Largo agli anziani: si, no, forse…

I lavoratori con i capelli bianchi hanno più o meno competenze professionali? Se fosse solo per l’età certamente si ma non è detto. I pareri, infatti, sono discordi.

L’assenza di abilità professionali dei lavoratori anziani è un vulnus per l’economia. E’ proprio vero che la realtà e molto eterogena tanto da somigliare ad un pot-pourri. Si è appena appreso dall’ISTAT che i lavoratori ultracinquantenni sono aumentati perché richiesti dal mercato del lavoro. Ora l’Organizzazione per la Cooperazione e Sviluppo Economico, la famosa OCSE, ci suggerisce che la criticità maggiore del mercato del lavoro italiano è la mancanza di competenze professionali dei lavoratori anziani. A chi bisogna credere di grazia?

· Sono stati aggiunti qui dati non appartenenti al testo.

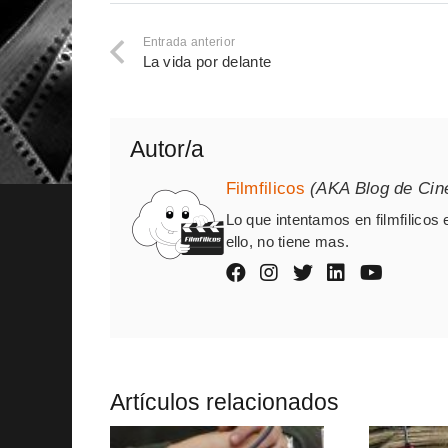
Entrada anterior
La vida por delante
Autor/a
Filmfilicos
(AKA Blog de Cin
Lo que intentamos en filmfilicos 
ello, no tiene mas.
Artículos relacionados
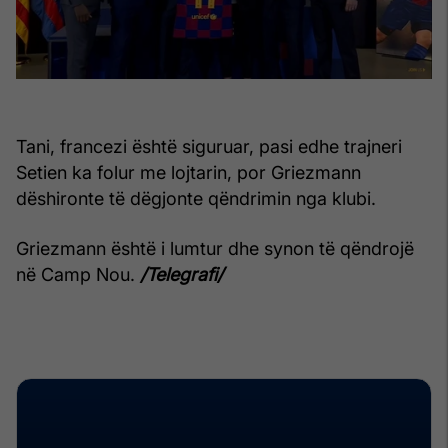
Tani, francezi është siguruar, pasi edhe trajneri
Setien ka folur me lojtarin, por Griezmann
dëshironte të dëgjonte qëndrimin nga klubi.
Griezmann është i lumtur dhe synon të qëndrojë
në Camp Nou.
/Telegrafi/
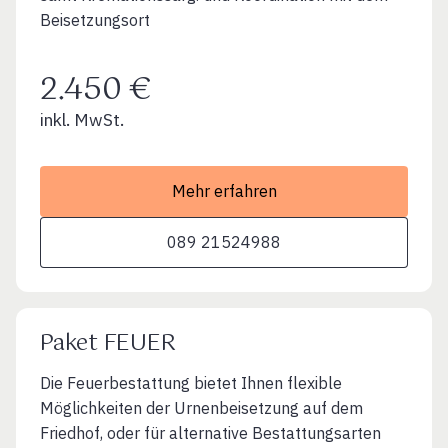
Beisetzungsort
2.450 €
inkl. MwSt.
Mehr erfahren
089 21524988
Paket FEUER
Die Feuerbestattung bietet Ihnen flexible
Möglichkeiten der Urnenbeisetzung auf dem
Friedhof, oder für alternative Bestattungsarten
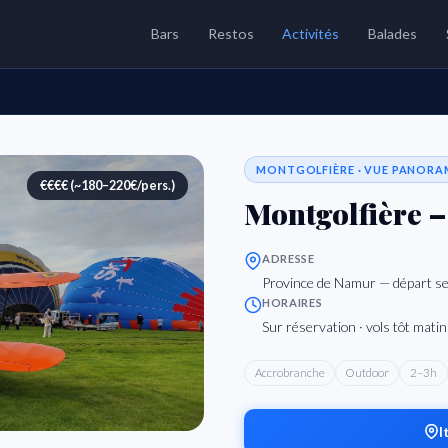
Bars
Restos
Activités
Balades
MONTGOLFIÈRE · VUE PANORA
€€€€ (~180–220€/pers.)
Montgolfière –
ADRESSE
Province de Namur — départ s
HORAIRES
Sur réservation · vols tôt matin
Accrobranche
Outdoor
2–3h
I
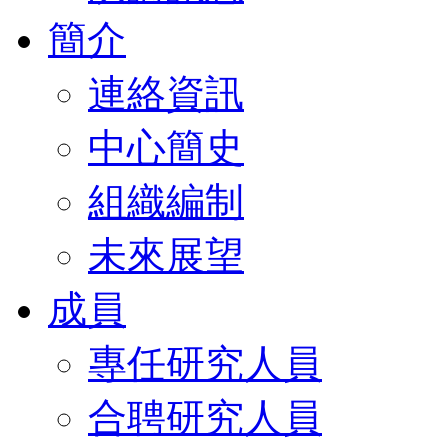
簡介
連絡資訊
中心簡史
組織編制
未來展望
成員
專任研究人員
合聘研究人員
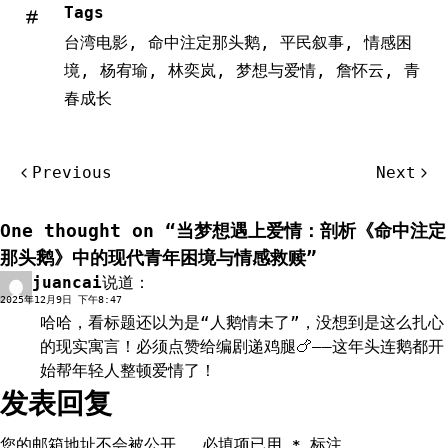
Tags
台湾电影
,
命中注定那头鹅
,
平民叙事
,
情感困
境
,
杨宥瑜
,
林奕岚
,
梦想与爱情
,
詹怀云
,
青
春成长
文
Previous
Next
章
导
One thought on “
当梦想遇上爱情：剖析《命中注定
航
那头鹅》中的现代青年困境与情感救赎
”
juancai
说道：
回复
2025年12月9日 下午8:47
哈哈，看标题还以为是“人鹅情未了”，没想到是这么扎心
的现实寓言！必须点赞给编剧递鸡腿🍗——这年头连鹅都开
始帮年轻人整顿爱情了！
发表回复
您的邮箱地址不会被公开。
必填项已用
标注
*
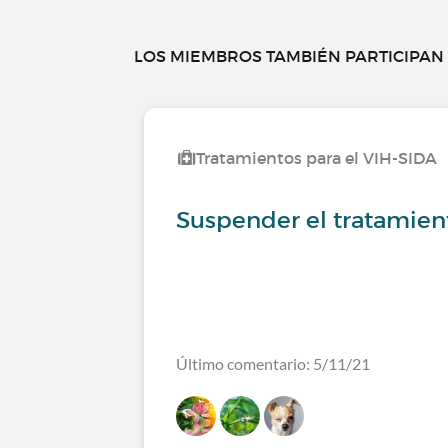
LOS MIEMBROS TAMBIÉN PARTICIPAN E
Tratamientos para el VIH-SIDA
Suspender el tratamient
Último comentario: 5/11/21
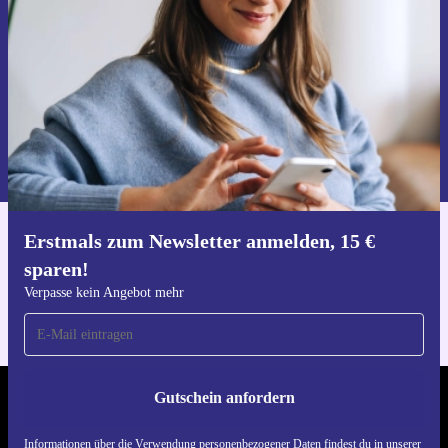
Verpasse kein Angebot mehr.
Gutschein anfordern
Informationen über die Verwendung personenbezogener Daten findest
du in unserer
Datenschutzerklärung
.
Erstmals zum Newsletter anmelden, 15 €
Hol dir die refurbed-App
sparen!
Für iOS und Android
Verpasse kein Angebot mehr
Gutschein anfordern
REFURBED DEUTSCHLAND - RETHINK NEW.
Informationen über die Verwendung personenbezogener Daten findest du in unserer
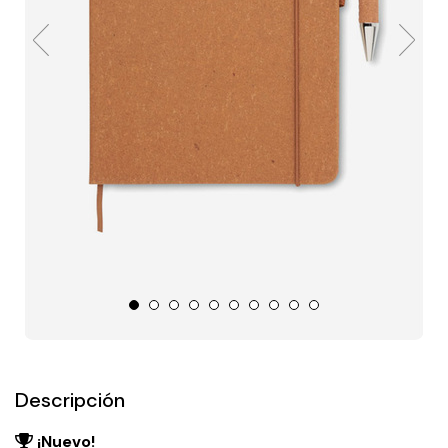
Descripción
¡Nuevo!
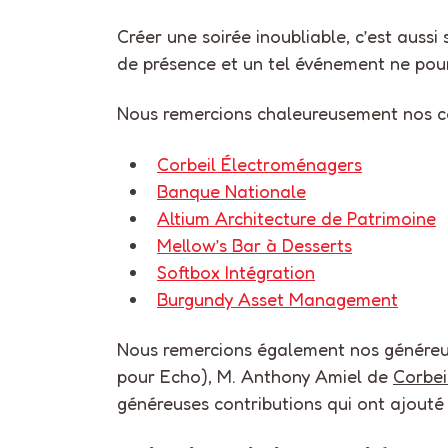
Créer une soirée inoubliable, c’est aussi
de présence et un tel événement ne pourr
Nous remercions chaleureusement nos c
Corbeil Électroménagers
Banque Nationale
Altium Architecture de Patrimoine
Mellow’s Bar à Desserts
Softbox Intégration
Burgundy Asset Management
Nous remercions également nos généreux
pour Echo), M. Anthony Amiel de
Corbei
généreuses contributions qui ont ajouté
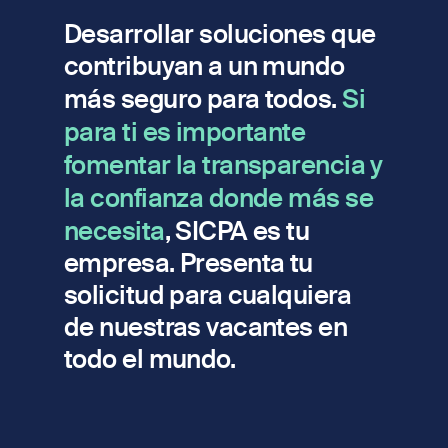
Desarrollar soluciones que
contribuyan a un mundo
más seguro para todos.
Si
para ti es importante
fomentar la transparencia y
la confianza donde más se
necesita
, SICPA es tu
empresa. Presenta tu
solicitud para cualquiera
de nuestras vacantes en
todo el mundo.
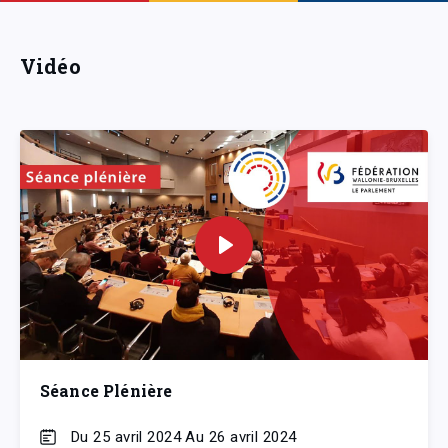
Vidéo
Séance Plénière
Du 25 avril 2024 Au 26 avril 2024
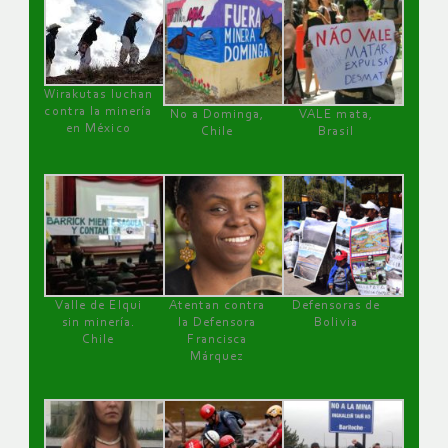
Wirakutas luchan
contra la minería
No a Dominga,
VALE mata,
en México
Chile
Brasil
Valle de Elqui
Atentan contra
Defensoras de
sin minería.
la Defensora
Bolivia
Chile
Francisca
Márquez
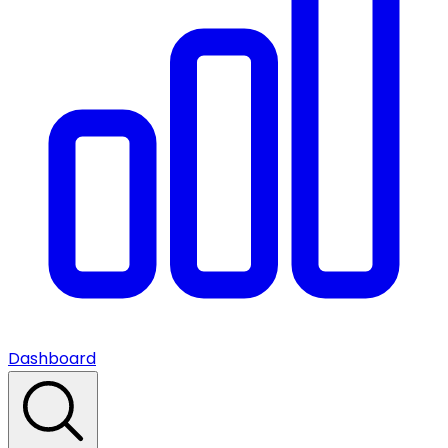
Dashboard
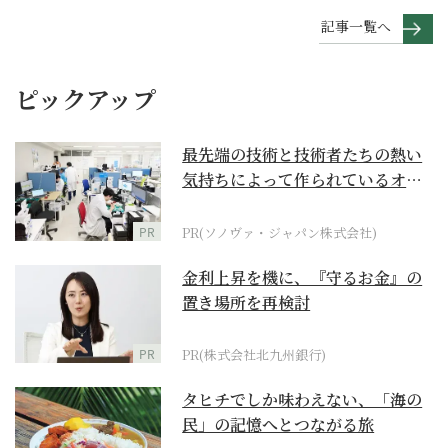
記事一覧へ
ピックアップ
最先端の技術と技術者たちの熱い
気持ちによって作られているオー
ダーメイド補聴器
PR
PR(ソノヴァ・ジャパン株式会社)
金利上昇を機に、『守るお金』の
置き場所を再検討
PR
PR(株式会社北九州銀行)
タヒチでしか味わえない、「海の
民」の記憶へとつながる旅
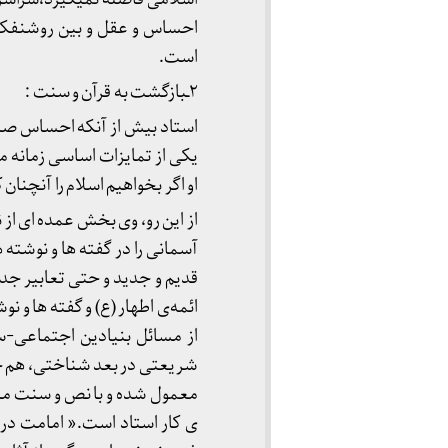
احساس و عقل و بین روشنفکر 
است.
۲ـبازگشت به قرآن و سنت :
استاد بیش از آنکه احساس صرف
یکی از تمایزات اساسی زمانه م
او اگر بخواهیم اسلام را آنچنا
از این رو، وی بخش عمده ای از 
آسمانی را در گفته ها و نوشته
قدیم و جدید و حتی تعابیر جدی
ا‌ئمه‌ی اطهار (ع) و گفته ها و ن
از مسائل بنیادین اجتماعی-سیا
شریعتی در بعد شناختی، هم خود
معمول شده و با نص و سنت منطب
ی کار استاد است.« امامت در ن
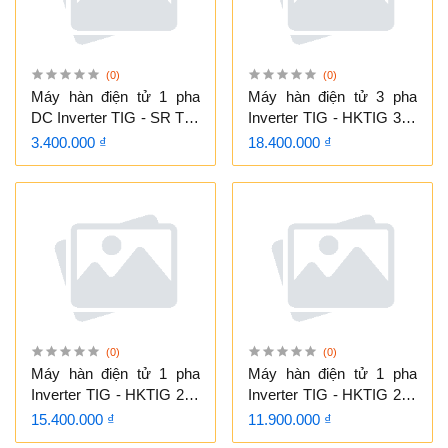
(0)
(0)
Máy hàn điện tử 1 pha
Máy hàn điện tử 3 pha
DC Inverter TIG - SR TIG
Inverter TIG - HKTIG 315
200R
AC/DC
3.400.000 ₫
18.400.000 ₫
(0)
(0)
Máy hàn điện tử 1 pha
Máy hàn điện tử 1 pha
Inverter TIG - HKTIG 250
Inverter TIG - HKTIG 200
AC/DC
AC/DC
15.400.000 ₫
11.900.000 ₫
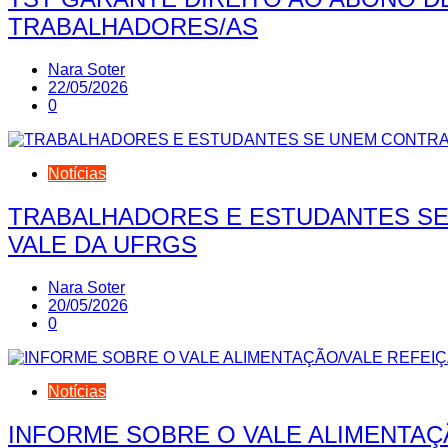
TRABALHADORES/AS
Nara Soter
22/05/2026
0
Notícias
TRABALHADORES E ESTUDANTES SE
VALE DA UFRGS
Nara Soter
20/05/2026
0
Notícias
INFORME SOBRE O VALE ALIMENTAÇ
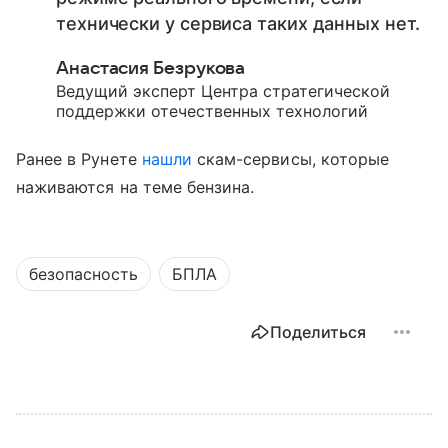
технически у сервиса таких данных нет.
Анастасия Безрукова
Ведущий эксперт Центра стратегической
поддержки отечественных технологий
Ранее в Рунете
нашли
скам-сервисы, которые
наживаются на теме бензина.
безопасность
БПЛА
Поделиться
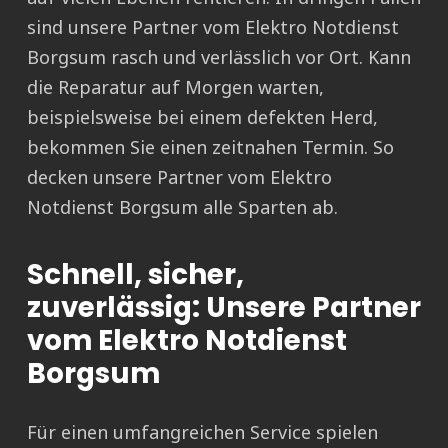
sind unsere Partner vom Elektro Notdienst
Borgsum rasch und verlässlich vor Ort. Kann
die Reparatur auf Morgen warten,
beispielsweise bei einem defekten Herd,
bekommen Sie einen zeitnahen Termin. So
decken unsere Partner vom Elektro
Notdienst Borgsum alle Sparten ab.
Schnell, sicher,
zuverlässig: Unsere Partner
vom Elektro Notdienst
Borgsum
Für einen umfangreichen Service spielen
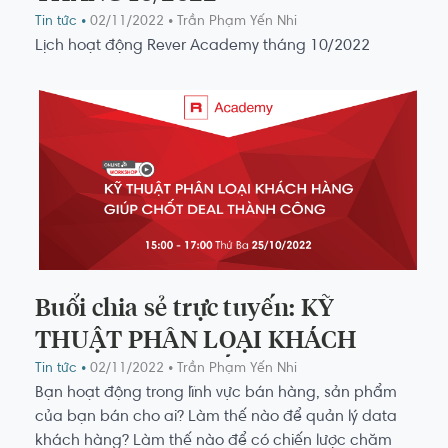
Tin tức •
02/11/2022
• Trần Phạm Yến Nhi
Lịch hoạt động Rever Academy tháng 10/2022
Buổi chia sẻ trực tuyến: KỸ
THUẬT PHÂN LOẠI KHÁCH
HÀNG GIÚP CHỐT DEAL
Tin tức •
02/11/2022
• Trần Phạm Yến Nhi
Bạn hoạt động trong lĩnh vực bán hàng, sản phẩm
THÀNH CÔNG THÁNG 10/2022
của bạn bán cho ai? Làm thế nào để quản lý data
khách hàng? Làm thế nào để có chiến lược chăm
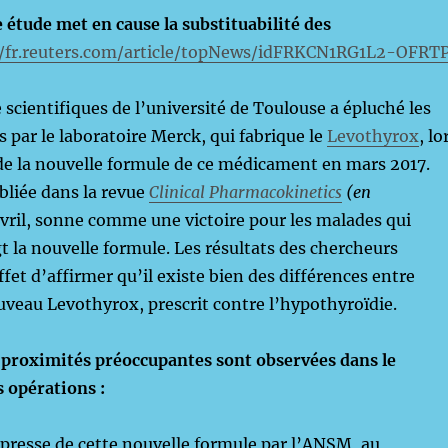
étude met en cause la substituabilité des
//fr.reuters.com/article/topNews/idFRKCN1RG1L2-OFRT
 scientifiques de l’université de Toulouse a épluché les
 par le laboratoire Merck, qui fabrique le
Levothyrox
, lo
 de la nouvelle formule de ce médicament en mars 2017.
ubliée dans la revue
Clinical Pharmacokinetics
(en
avril, sonne comme une victoire pour les malades qui
t la nouvelle formule. Les résultats des chercheurs
fet d’affirmer qu’il existe bien des différences entre
ouveau Levothyrox, prescrit contre l’hypothyroïdie.
s proximités préoccupantes sont observées dans le
 opérations :
presse de cette nouvelle formule par l’ANSM, au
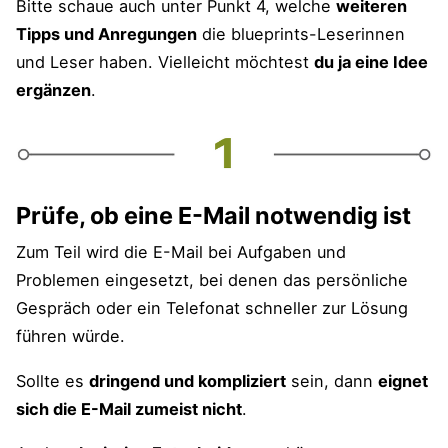
Bitte schaue auch unter Punkt 4, welche
weiteren
Tipps und Anregungen
die blueprints-Leserinnen
und Leser haben. Vielleicht möchtest
du ja eine Idee
ergänzen
.
Prüfe, ob eine E-Mail notwendig ist
Zum Teil wird die E-Mail bei Aufgaben und
Problemen eingesetzt, bei denen das persönliche
Gespräch oder ein Telefonat schneller zur Lösung
führen würde.
Sollte es
dringend und kompliziert
sein, dann
eignet
sich die E-Mail zumeist nicht
.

La cronaca impone di raccontare i fatti dal punto di vista fenomenologico e in quanto suoi devoti servitori si rispetta l’invito. L’analisi dell’OCSE si basa sul “Future of Jobs Report 2025” del World Economic Forum (WEF), uno studio biennale che analizza le tendenze globali che plasmeranno il futuro del lavoro nei prossimi cinque anni. Ecco i punti dolenti. La partecipazione all’aggiornamento professionale tra lavoratori giovani e anziani è sbilanciata a favori dei primi, 49%, mentre i secondi si fermano ad un misero 32%, seppure la differenza cambia in ogni Paese.

L’OCSE, a conferma delle sue interpretazioni, nel luglio scorso ha pubblicato l’“Employment Outlook 2025” (Prospettive dell’Occupazione 2025), un rapporto annuale che analizza lo stato e le prospettive del mercato del lavoro. E’ stato constatato che con l’avanzare dell’età decresce la spinta per frequentare corsi di aggiornamento. E cosa ci si aspettava? Che ad una certa età i lavoratori avessero fatto il pieno di entusiasmo? Dopo i 60 anni la pazienza è la sopportazione sono scarse e si ha solo voglia di non essere lì in quel momento. L’età in cui inizia il declino dell’appeal dei corsi inizia dopo i 45 anni. La tendenza vale sia per l’aggiornamento teorico che pratico. Le cause possono essere dovute alla volontà ormai ridotta al lumicino, ai vincoli temporali o ai costi.

Lavoratori anziani: più o meno competenze? Da Il Post

I lavoratori con i capelli bianchi dei Paesi del Nord Europa sembrano, dal punto di vista partecipativo, più arzilli col 50%. Se si pensa che la media dei 29 Paesi appartenenti all’OCSE è del 29%, è un risultato notevole. Non è che dipende da un welfare state molto avanzato ed efficace? L’Italia, come al solito, primeggia…per essere ultima, con la quota più bassa di partecipazione, pari al 18,5%. Non è difficile immaginare, vista l’indole italica, quei rari lavoratori ultra 50enni che frequentano i corsi di aggiornamento esprimendo la stessa aria di “quando un gatto si attacca ai testicoli”.

Gira e rigira è sempre la solita questione di soldi. Una delle ragioni per cui i lavoratori anziani sono restii a frequentare i corsi dipende anche dalla minore inclinazione del management ad investire. Perché è improduttivo, vista l’età, non molta lontana dalla pensione e dal…passare a migliore vita. Tutti i massimi esperti del settore sono concordi che la formazione continua sarà il fondamento per antonomasia per adeguarsi ad un mercato del lavoro altamente tecnologico. Urge, dunque, un chiaro coinvolgimento degli anziani nei processi produttivi, proprio in nome dell’economia. Si è visto che anziani più competenti significa maggiore produttività.

A questa urgenza va associata una politica economica volta alla crescita delle competenze dei lavoratori di una certa età, capace di eliminare le barriere per la crescita professionale e rilanciare l’integrazione del lavoro. Mandarli in pensione prima no? Giammai, si vive più a lungo!